Alberto Contador held his lead to the end of Tirreno-Adriatico. He lost three seconds to Nairo Quintana in the final time trial, but being as he was already a couple of minutes ahead, this was of no real significance. The result did however surprise many pundits who are for some reason convinced that Quintana can’t time trial, even though he almost always performs creditably in the discipline.

A bigger surprise was that Italian Adriano Malori took the stage. It had seemed safe to assume that this time trial would be like most others and would therefore be about little beyond what order Tony Martin, Fabian Cancellara and Bradley Wiggins would stand on the podium. Turns out that Martin – the world champion – had to make do with the fourth step, which is of course just the floor. You get nothing for fourth place.
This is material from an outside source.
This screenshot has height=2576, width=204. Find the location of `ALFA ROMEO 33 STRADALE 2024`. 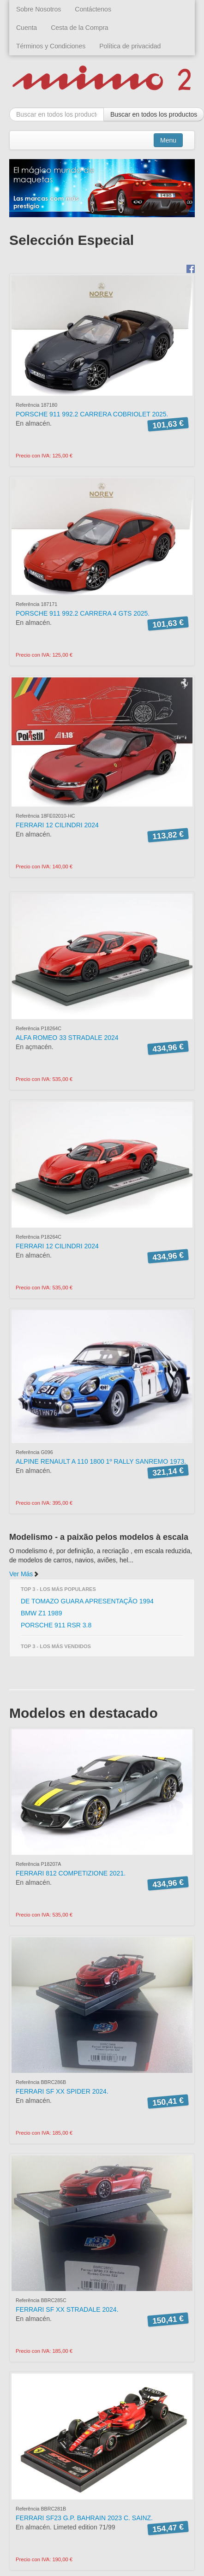

ALFA ROMEO 33 STRADALE 2024 is located at coordinates (67, 1037).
Actually, to be technically correct, there’s no podium for individual stages, so there’s no second or third step either. There’s just Adriano Malori getting kissed on the cheeks in some sort of flashback to the 1970s when this kind of thing probably seemed a little less ridiculous.

The beaten men

Going back to Contador, what does his win mean for the Grand Tours? Let’s try and put it in context by looking at the men he beat. Nairo Quintana came second and Contador’s team-mate, Roman Kreuziger, came third. But there were others. Richie Porte was bested on stage four before dropping out with the wild shits and Cadel Evans had been racing until he too abandoned ahead of the final stage.

Evans again appears short of form ahead of his main target, which this year is the Giro, and Rigoberto Uran also performed quite badly, finishing 13 minutes down – although he’s aiming for the Tour de France so he’s got more time to build form. But overall these are very good riders and if Contador pipped them on stage four, he did a proper number on them on stage five when race leader Michal Kwiatkowski in particular suffered huge time losses.

This is Contador’s first stage race win since the 2012 Vuelta and it seems to indicate that his non-event of a season in 2013 won’t be repeated. Steven de Jongh, formerly of Sky, is his new coach, incidentally. De Jongh basically just plonked the Spaniard down on the usual volcano over the winter and told him to ride around more and eat less. It seems to be working.

What’s next?

Milan-San Remo, which is, according to this website, the first race of the season which actually matters. It’s on Sunday and being as it’s so important, I’m actually going to do a race preview in the next day or so.